Yesterday — three weeks after the Massachusetts House of Representatives passed a bill that would severely restrict non-competition agreements — the Massachusetts Senate approved its version of the legislation, which would impose even more severe restrictions on non-competes. The Senate’s version makes the bill much more favorable for employees, and might even go so far as to make the employee non-compete agreements almost worthless from an employer’s perspective. The Senate’s changes include: (1) reducing the time that a worker can be prohibited from competing from a year to three months; (2) increasing how much a worker has to be paid during the restricted period; (3) preventing judicial reformation of non-competes that are overly restrictive (instead requiring courts to throw them out); (4) and further limiting the types of employees who can be subject to non-competes.
Just Three Months of Protection
The Senate version reduces the length of time that an employee can be prohibited from working for a competitor from one year to only three months, which is probably too short period of time to be of much value to most employers. An employee could leave at the beginning of June take the summer off, while still being fully paid by his old employer, and start up a new job in September. While that would be a great deal for the employee, it is hard to see much benefit for employers. The Senate did accept the House’s extension of restrictions to two years when the employee steals from the employer or breached a fiduciary trust to the employer, providing at least some value if an employee acts badly.
No More Judicial Flexibility
In the past when a Court has found a non-compete to be too limiting, it has had the ability to “blue-line” the agreement, making it more reasonable, rather than throwing the whole thing out. While the version passed by the House would continue this judicial flexibility, the Senate version would require courts to throw out overly broad noncompetition agreements. This is a return to how the bill was originally written, and, as discussed in my last post on this bill, would remove a huge advantage and safety net from employers. Prohibiting reformation means that employers only get one bite at the apple to get the agreement right forcing them to guess how much restriction a court will find to be reasonable. If they include too much protection, they get none at all.
Full Pay During the Non-Competition Period
Under current law, employers do not need to pay a former employee while a non-compete is in effect. The House version of the bill would require employers to pay “garden leave” equal to at least half the employee’s salary during the time in which the employee is prohibited from working for a competitor. The Senate version increases this amount to the employee’s full salary. In other words, an employer would need to pay its former employee his or her highest annualized salary in the last two years for the duration of the non-compete, unless the employee stole from the company or otherwise breached a fiduciary duty to it. This applies even if the former employee is working and drawing a salary during this time (though not, of course, in breach of the non-compete). The House version also had a way for employers to avoid paying garden leave by negotiating alternative compensation, but the Senate version requires any such negotiated replacement compensation to be at least as much as the garden leave would be.

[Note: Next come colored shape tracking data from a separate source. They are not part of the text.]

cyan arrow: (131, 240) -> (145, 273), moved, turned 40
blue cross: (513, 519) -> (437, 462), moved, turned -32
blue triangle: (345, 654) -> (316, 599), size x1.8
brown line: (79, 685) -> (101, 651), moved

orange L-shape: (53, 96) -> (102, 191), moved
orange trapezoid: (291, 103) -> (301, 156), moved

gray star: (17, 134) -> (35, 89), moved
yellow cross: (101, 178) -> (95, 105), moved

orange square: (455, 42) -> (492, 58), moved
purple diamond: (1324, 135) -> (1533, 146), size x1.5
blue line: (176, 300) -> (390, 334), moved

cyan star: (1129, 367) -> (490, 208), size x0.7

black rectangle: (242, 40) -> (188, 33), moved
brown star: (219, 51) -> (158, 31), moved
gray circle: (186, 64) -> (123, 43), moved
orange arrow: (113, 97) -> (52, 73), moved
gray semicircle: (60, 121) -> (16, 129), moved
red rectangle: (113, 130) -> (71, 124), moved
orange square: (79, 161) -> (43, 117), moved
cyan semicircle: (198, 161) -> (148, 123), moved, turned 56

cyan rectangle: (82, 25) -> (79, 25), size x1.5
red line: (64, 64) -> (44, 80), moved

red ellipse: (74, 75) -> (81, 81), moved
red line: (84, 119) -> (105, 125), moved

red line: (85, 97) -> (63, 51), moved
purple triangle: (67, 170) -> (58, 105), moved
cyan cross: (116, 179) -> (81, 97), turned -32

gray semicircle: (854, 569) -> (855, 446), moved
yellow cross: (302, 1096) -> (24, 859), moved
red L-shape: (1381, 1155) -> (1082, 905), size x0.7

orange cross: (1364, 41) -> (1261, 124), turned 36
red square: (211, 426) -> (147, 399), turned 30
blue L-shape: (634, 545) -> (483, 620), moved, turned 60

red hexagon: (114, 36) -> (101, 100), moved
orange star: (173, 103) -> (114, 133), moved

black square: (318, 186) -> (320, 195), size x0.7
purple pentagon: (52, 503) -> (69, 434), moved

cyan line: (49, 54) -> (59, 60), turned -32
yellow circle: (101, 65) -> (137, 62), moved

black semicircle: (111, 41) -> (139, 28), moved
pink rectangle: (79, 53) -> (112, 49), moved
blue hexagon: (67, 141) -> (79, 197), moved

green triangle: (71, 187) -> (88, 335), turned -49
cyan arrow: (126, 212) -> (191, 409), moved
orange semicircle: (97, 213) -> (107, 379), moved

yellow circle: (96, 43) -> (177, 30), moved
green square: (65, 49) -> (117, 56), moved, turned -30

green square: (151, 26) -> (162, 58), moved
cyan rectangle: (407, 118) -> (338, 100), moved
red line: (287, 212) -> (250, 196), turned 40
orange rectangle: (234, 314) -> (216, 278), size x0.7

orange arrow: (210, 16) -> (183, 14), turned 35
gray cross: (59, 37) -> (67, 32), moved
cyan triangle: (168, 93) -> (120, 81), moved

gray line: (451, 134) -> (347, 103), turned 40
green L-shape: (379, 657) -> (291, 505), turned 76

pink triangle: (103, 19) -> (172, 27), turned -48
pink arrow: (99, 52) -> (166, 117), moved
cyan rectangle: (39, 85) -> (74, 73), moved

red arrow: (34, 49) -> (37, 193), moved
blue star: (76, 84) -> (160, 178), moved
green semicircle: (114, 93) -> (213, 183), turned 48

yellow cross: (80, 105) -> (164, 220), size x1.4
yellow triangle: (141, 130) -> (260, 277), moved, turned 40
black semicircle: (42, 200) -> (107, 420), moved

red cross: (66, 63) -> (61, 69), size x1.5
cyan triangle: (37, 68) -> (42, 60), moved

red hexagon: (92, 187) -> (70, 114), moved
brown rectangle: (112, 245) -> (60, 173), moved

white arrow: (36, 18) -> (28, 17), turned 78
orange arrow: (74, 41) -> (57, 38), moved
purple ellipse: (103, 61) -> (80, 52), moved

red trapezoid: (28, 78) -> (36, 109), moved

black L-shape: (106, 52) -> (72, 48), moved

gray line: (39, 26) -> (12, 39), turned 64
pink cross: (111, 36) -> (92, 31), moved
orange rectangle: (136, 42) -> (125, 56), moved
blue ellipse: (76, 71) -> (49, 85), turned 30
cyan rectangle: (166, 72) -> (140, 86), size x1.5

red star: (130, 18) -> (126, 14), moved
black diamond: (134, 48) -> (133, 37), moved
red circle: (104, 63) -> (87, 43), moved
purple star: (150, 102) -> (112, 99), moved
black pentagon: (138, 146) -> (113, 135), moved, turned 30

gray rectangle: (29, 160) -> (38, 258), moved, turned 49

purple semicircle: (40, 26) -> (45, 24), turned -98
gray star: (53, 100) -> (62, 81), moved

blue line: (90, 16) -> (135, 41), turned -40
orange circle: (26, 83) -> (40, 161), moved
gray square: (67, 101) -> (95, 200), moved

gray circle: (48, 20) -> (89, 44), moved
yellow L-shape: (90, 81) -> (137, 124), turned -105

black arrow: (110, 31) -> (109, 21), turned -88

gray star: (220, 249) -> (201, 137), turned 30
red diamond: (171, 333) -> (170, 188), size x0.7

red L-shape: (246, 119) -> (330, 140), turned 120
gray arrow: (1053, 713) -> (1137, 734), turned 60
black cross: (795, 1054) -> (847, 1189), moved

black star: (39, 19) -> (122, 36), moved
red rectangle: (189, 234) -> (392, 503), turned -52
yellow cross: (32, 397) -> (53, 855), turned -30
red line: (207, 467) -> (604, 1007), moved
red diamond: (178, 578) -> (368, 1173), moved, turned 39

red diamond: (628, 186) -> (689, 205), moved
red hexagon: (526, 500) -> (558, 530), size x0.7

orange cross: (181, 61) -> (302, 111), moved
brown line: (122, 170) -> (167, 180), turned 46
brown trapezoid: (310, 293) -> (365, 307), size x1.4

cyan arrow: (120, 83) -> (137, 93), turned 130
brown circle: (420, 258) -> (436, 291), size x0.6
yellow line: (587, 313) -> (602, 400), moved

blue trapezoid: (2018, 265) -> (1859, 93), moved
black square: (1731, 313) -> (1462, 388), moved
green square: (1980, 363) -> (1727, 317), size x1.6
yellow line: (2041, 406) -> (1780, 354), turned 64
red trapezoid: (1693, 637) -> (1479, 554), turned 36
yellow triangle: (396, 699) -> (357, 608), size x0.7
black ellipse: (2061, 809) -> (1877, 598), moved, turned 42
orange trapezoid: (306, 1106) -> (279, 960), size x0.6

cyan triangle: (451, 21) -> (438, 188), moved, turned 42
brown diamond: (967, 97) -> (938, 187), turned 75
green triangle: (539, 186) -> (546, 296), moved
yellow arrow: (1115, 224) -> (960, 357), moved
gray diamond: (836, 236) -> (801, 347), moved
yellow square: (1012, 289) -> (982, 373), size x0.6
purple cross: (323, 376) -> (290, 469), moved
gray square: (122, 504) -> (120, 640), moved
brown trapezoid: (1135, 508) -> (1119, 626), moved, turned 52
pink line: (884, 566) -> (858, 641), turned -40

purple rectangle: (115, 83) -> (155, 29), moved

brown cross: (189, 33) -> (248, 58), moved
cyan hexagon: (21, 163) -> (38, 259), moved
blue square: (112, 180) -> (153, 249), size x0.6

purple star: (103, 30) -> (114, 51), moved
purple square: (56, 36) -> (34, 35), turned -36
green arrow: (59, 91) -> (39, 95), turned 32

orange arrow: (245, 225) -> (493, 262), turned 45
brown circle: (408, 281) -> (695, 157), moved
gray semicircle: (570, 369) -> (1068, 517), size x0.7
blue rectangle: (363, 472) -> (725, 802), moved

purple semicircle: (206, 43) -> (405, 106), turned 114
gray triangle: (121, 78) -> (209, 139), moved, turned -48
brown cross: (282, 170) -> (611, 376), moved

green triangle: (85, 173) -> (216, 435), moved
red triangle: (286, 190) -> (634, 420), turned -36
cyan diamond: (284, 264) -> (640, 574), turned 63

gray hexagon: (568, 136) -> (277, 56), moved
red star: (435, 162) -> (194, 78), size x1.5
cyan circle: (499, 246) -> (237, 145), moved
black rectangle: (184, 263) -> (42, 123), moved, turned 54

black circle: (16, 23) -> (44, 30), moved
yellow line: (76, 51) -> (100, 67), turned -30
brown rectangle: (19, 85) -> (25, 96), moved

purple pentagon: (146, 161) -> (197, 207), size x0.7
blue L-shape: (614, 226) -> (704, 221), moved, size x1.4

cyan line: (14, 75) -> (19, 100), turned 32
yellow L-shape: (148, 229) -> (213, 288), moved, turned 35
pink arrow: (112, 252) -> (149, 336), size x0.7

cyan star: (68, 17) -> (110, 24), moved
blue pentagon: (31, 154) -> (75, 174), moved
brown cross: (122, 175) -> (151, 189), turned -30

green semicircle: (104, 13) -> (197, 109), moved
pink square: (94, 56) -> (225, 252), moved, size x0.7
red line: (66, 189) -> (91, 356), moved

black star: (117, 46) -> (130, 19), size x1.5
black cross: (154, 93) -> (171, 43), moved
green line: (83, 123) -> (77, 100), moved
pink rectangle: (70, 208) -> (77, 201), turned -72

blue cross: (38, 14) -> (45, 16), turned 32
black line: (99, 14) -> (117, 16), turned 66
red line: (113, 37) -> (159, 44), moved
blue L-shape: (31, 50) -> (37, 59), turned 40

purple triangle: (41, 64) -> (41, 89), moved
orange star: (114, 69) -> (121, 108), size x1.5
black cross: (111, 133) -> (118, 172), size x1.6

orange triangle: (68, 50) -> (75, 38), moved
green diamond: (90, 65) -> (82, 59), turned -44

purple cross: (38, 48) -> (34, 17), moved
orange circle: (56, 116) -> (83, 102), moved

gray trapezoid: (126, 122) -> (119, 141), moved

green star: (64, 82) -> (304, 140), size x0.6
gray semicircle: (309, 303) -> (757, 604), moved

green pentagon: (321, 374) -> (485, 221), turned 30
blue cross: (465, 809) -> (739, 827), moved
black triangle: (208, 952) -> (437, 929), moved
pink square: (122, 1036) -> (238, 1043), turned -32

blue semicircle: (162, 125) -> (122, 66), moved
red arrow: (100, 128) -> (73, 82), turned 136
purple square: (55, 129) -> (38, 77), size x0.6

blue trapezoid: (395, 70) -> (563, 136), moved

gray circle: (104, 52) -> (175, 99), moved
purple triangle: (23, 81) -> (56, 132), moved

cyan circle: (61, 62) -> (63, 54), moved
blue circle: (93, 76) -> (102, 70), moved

Two New Administrative Requirements
The Senate version also includes two new burdensome administrative requirements: (1) an employer must notify a departing employee within 10 days of the termination of employment that it intends to enforce the non-compete or the non-compete is voided; and (2) the non-compete must be reviewed with the employee at least every five years. The notice of intent to enforce requirement appears to replace a provision in the House version that would have allowed the employer to opt out of paying garden leave if they decided not to enforce the agreement or if the employment restriction was found unenforceable. The Senate version counter-intuitively seems to exclude the employer from having an opt out if the employee steals from the employer or breaches a fiduciary duty to the employer because the notice requirement does not apply in those situations.
Non-Competes Limited to Top Employees (and Not Independent Contractors)
With all of these limitations, it is unlikely that most employees would bother to ask their employees to sign non-competes. But even if they want to, they will be prohibited under the Senate version from entering into non-competes with most employees, as it only permits non-competes with employees who makes at least twice the weekly average wage in Massachusetts. Employees who are not classified as an exempt worker under the federal Fair Labor Standards Act (i.e. hourly workers) could also not be subject to non-competes regardless of how much they make. The Senate version also prohibits non-compete agreements with independent contractors. (In any event, the idea of having a non-compete with an independent contract seems a little strange because one of the criteria that is used to determine whether a worker is an independent contractor under Massachusetts law is whether the worker is free to provide services to anyone wishing to use those services.)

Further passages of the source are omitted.